RSD

“Rejection Sensitive Dysphoria”

RSD staat voor “Rejection Sensitive Dysphoria” (gevoeligheid voor afwijzing). Het is een term die wordt gebruikt om een intense gevoeligheid voor kritiek, afwijzing of negatieve reacties van anderen te beschrijven, die vaak wordt waargenomen bij mensen met ADHD en ook bij sommige mensen met autisme. Het is als een overgevoelig alarm in je hoofd dat afgaat wanneer je denkt dat je wordt afgewezen, bekritiseerd of zelfs maar als je denkt dat mensen boos op je zijn.
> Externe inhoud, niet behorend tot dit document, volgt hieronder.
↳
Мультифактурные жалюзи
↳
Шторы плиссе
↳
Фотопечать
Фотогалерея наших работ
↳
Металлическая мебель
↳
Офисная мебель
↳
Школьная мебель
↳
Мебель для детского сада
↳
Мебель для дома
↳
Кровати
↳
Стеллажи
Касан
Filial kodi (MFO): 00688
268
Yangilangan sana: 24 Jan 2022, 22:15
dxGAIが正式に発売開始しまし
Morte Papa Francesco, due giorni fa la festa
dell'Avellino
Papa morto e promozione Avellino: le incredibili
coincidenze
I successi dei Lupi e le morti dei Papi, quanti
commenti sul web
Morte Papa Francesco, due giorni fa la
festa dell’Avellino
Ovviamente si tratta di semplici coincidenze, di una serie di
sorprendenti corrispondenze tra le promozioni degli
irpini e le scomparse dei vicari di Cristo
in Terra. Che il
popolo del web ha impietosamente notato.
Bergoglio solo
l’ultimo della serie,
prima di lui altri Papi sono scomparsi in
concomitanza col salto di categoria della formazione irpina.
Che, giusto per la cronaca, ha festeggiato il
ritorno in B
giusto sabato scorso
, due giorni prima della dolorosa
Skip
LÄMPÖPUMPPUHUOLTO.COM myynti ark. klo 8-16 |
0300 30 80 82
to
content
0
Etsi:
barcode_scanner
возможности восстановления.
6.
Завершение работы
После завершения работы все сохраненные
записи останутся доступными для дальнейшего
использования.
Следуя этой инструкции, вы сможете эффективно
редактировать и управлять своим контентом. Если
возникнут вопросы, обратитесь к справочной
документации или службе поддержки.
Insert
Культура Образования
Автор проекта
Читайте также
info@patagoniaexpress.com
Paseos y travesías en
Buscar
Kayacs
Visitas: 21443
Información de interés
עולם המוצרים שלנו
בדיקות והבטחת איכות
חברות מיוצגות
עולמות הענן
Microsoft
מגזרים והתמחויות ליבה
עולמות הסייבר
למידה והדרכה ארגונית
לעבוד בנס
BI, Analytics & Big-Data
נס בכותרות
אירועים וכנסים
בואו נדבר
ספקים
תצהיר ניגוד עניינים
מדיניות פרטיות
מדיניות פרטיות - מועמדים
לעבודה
Het is alsof je emoties in een achtbaan zitten – ze schieten omhoog naar extreme hoogtes bij het minste teken van afwijzing.
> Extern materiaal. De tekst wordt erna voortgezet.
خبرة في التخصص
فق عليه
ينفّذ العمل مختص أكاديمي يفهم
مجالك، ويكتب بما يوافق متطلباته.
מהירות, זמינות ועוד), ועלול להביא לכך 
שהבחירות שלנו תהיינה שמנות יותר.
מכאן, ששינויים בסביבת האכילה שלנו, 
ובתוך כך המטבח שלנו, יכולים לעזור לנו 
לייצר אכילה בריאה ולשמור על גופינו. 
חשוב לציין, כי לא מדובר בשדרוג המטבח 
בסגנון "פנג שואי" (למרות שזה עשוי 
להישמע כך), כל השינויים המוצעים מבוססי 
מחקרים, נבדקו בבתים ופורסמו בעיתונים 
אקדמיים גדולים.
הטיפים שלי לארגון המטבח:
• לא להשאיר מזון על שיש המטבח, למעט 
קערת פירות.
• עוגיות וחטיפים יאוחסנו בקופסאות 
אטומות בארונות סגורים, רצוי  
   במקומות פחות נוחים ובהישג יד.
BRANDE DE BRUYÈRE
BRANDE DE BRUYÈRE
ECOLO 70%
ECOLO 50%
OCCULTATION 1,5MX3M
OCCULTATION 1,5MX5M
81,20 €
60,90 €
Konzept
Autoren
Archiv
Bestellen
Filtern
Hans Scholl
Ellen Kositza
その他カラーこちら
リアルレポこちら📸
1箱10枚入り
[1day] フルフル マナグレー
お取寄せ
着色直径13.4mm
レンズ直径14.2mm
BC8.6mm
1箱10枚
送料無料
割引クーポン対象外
Stel je voor dat je iets doet, zoals een opmerking maken tijdens een groepsgesprek, en je denkt dat mensen niet positief reageren. Voor iemand met RSD kan dat gevoel van afwijzing zo overweldigend zijn dat het lijkt alsof de hele wereld tegen hen is. Ze kunnen zich plotseling verdrietig, angstig of zelfs boos voelen, zelfs als de situatie eigenlijk helemaal niet zo erg is.

Voor mensen met autisme kan RSD een extra uitdaging vormen. Ze kunnen bijvoorbeeld overgevoelig zijn voor afwijzing of kritiek, zelfs als deze niet bedoeld zijn of subtiel worden geuit. Het kan zelfs leiden tot vermijding van sociale situaties of risico’s nemen om afwijzing te voorkomen. Het kan ook van invloed zijn op hun zelfvertrouwen en zelfbeeld, waardoor ze zichzelf mogelijk onderwaarderen of twijfelen aan hun capaciteiten.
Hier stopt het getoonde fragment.